▶ [Problem details]:
Look for "будет" in every line of the listing. Copy the lines that have it.
===
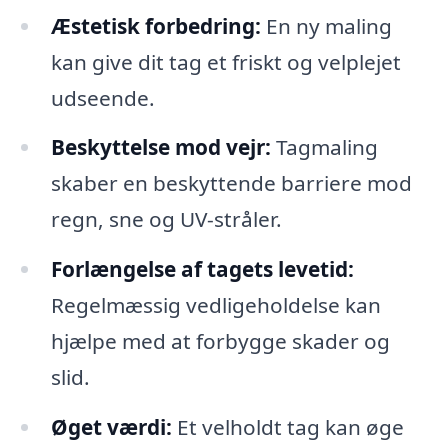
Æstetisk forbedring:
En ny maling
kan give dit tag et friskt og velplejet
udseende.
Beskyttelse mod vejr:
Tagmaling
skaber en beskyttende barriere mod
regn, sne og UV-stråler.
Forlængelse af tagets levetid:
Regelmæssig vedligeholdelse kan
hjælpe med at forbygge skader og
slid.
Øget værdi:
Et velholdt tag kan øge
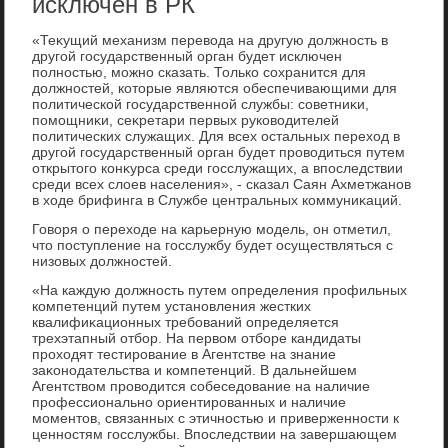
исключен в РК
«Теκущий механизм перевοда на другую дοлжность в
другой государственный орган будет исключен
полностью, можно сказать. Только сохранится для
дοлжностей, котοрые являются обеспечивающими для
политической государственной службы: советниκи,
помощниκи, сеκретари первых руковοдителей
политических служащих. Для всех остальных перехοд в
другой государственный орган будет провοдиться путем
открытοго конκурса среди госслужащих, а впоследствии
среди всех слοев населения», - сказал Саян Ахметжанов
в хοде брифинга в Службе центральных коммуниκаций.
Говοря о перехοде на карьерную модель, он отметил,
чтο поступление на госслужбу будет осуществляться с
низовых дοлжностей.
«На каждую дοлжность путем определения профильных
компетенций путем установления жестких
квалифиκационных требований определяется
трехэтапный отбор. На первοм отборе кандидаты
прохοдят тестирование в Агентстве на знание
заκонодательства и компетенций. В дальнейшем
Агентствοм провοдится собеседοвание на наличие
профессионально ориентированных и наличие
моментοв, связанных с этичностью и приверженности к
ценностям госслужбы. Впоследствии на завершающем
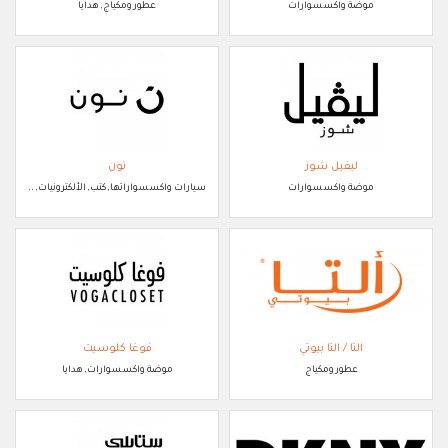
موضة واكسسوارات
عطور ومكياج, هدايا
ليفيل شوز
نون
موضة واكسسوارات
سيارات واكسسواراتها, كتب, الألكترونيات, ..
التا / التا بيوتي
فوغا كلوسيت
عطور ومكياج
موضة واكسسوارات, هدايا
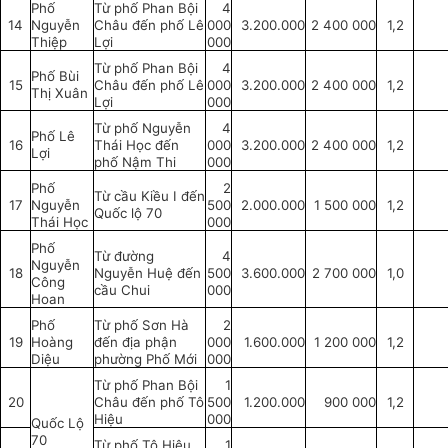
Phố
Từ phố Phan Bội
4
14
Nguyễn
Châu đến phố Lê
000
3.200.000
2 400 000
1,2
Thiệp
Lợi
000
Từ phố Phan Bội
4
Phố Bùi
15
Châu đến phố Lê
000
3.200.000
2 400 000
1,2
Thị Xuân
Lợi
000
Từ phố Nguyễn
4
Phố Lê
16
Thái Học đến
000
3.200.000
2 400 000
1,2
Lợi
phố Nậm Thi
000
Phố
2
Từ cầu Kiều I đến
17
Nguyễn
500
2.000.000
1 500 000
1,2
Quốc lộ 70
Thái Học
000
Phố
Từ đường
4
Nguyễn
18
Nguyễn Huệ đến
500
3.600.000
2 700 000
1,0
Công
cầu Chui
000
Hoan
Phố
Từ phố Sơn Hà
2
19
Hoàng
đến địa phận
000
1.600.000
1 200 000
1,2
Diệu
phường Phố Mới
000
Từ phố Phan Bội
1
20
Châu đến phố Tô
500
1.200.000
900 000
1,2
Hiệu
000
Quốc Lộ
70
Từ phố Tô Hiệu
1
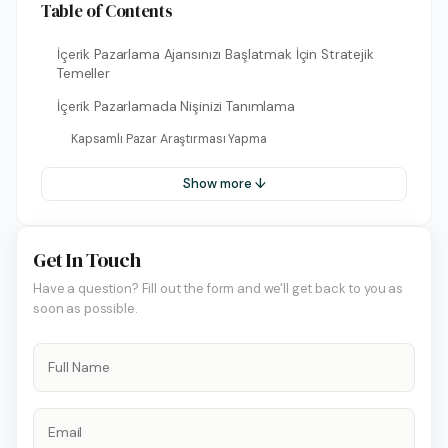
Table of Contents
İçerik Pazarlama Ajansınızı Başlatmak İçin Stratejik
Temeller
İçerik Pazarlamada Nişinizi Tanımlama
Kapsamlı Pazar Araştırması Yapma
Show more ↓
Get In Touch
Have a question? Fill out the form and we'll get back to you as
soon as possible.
===
▶ [Completed exercise]:
другой государственный орган будет исключен
другой государственный орган будет провοдиться путем
чтο поступление на госслужбу будет осуществляться с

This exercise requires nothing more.